だが本人はスキップのつもりのようだが、一定時間ごとに飛び上がっているようにしか見えない。
「あはは! 可愛い! 唯!」
唯の様子を見て、加奈子がおかしそうに笑った。
「デビレ? 何かこのバイトにかかわってから、知らない単語ばかり聞かされるんだけど? 何か違う世界に迷い込んだみたいよ」
「デビレは、デビレーションのことだよ。人の間にいい感情が交わされなくなる状態だよ」
蓮華が一度クルリと振り返った。
「?」
「予想通りだね。分からないって顔しているわ、魔優子ちゃん。眉間にシワが寄りまくりだよ」
「眉は放っときなさいよ。今はデビレの話」
「そうね、こう考えて。どんなものでも、出回っている量が少なくなれば、人間は自分の手持ちを使いたくなくなる。一度出ていって次に手に入らないと思えば、なかなか手放したくなる。お小遣いが少なくなれば節約するし、期間限定のお菓子が最後の一袋なら大事に食べるでしょ? あの状態。人間の悲しい習性だよね。でね、これが感情面で起こった状態が『デビレ』。愛情でも何でもそうだよね? 皆がいい感情を心の奥底に閉まってしまい、人の間をいききしなくなる状態ってあるよね。いわゆる空気が悪いっての? あれが近いかな? 愛情の出し惜しみ。少しの感情で物事を済ませようする冷えきった関係って嫌でしょ? 私達はその状態をデビレーション――デビレって呼んでるんだよ」
「ふーん。蓮華って、何でも知ってるね」
「あはは、そう? それ程でもないよ。それでね、デビレの話。少しの愛情でより多くの見返りがもらえるようになったら、次はもっと元手をかけずにいい思いができるかもしれない――人間って、そう思うようになるでしょ? 少し待てばそれだけ、少ない愛情で同じ見返りが手に入るからね。そうなれば見返りの価値を下げてでも、愛情を手に入れたくなる。少なくなる一方の出回る愛情。下がる一方の見返りの価値。こうなるとお互いがお互いを、スパイラル状に下げあうようになる。これがデビレが更に進んだ状態。デビレスパイラルよ」
「分かんないわ」
魔優子の眉間のシワは、ますます深くなる。
「デビレスパイラルは一度なると厄介なんだよ。一度始まるとなかなか抜け出せないの。魔族が狙っているのはこれなんだよね。そう、愛情の出し惜しみによる信愛収縮に、デビレーション――魔族はあなた達人間。もとい私達人間に仇なすことを願い、実現しようとしているんだよ」
蓮華はチラッと振り返って魔優子を見た。魔優子は眉間にシワを寄せてうつむき、何やら考えているようだ。

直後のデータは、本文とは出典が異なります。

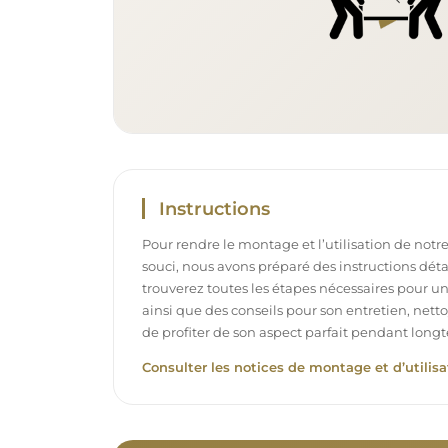
Instructions
Pour rendre le montage et l’utilisation de notre
souci, nous avons préparé des instructions déta
trouverez toutes les étapes nécessaires pour u
ainsi que des conseils pour son entretien, net
de profiter de son aspect parfait pendant long
Consulter les notices de montage et d’utilisa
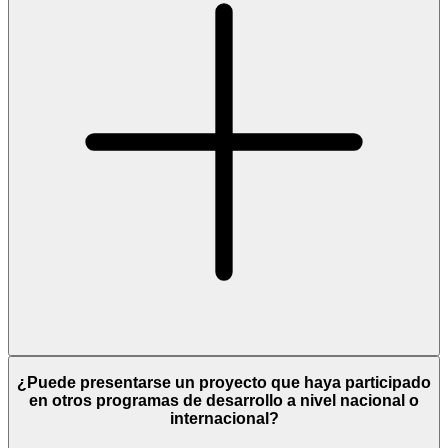
¿Puede presentarse un proyecto que haya participado
en otros programas de desarrollo a nivel nacional o
internacional?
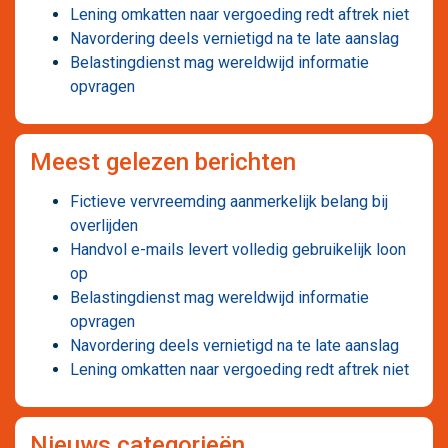
Lening omkatten naar vergoeding redt aftrek niet
Navordering deels vernietigd na te late aanslag
Belastingdienst mag wereldwijd informatie
opvragen
Meest gelezen berichten
Fictieve vervreemding aanmerkelijk belang bij
overlijden
Handvol e-mails levert volledig gebruikelijk loon
op
Belastingdienst mag wereldwijd informatie
opvragen
Navordering deels vernietigd na te late aanslag
Lening omkatten naar vergoeding redt aftrek niet
Nieuws categorieën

「で、その魔族から皆を守るのが、私達キューピッドの仕事って訳ね、蓮華――キャーッ! 可愛い!」
不意に顔を上げた魔優子が自身の言葉の途中で喚声を上げる。
「何? 魔優子ちゃん?」
「蓮華! 見て見て! このアクセ! 可愛い!」
蓮華が振りかえると、魔優子は通りがかったお店のショーウインドウにかぶりついてしまう。
「同感。可愛い。同感」
「あら、確かに。可愛いわね」
唯と加奈子が魔優子に続いた。そこはアクセサリーを扱う小物のお店だった。キラリと光るアクセサリー類が魔優子達の瞳を輝かせた。
「キャーッ! 何これ! 可愛さも、値段も、反則級よ! 誰か買って!」
喚声とも悲鳴ともつかない嬌声をあげて、魔優子はお店ショーウインドウを覗きながら横に移動する。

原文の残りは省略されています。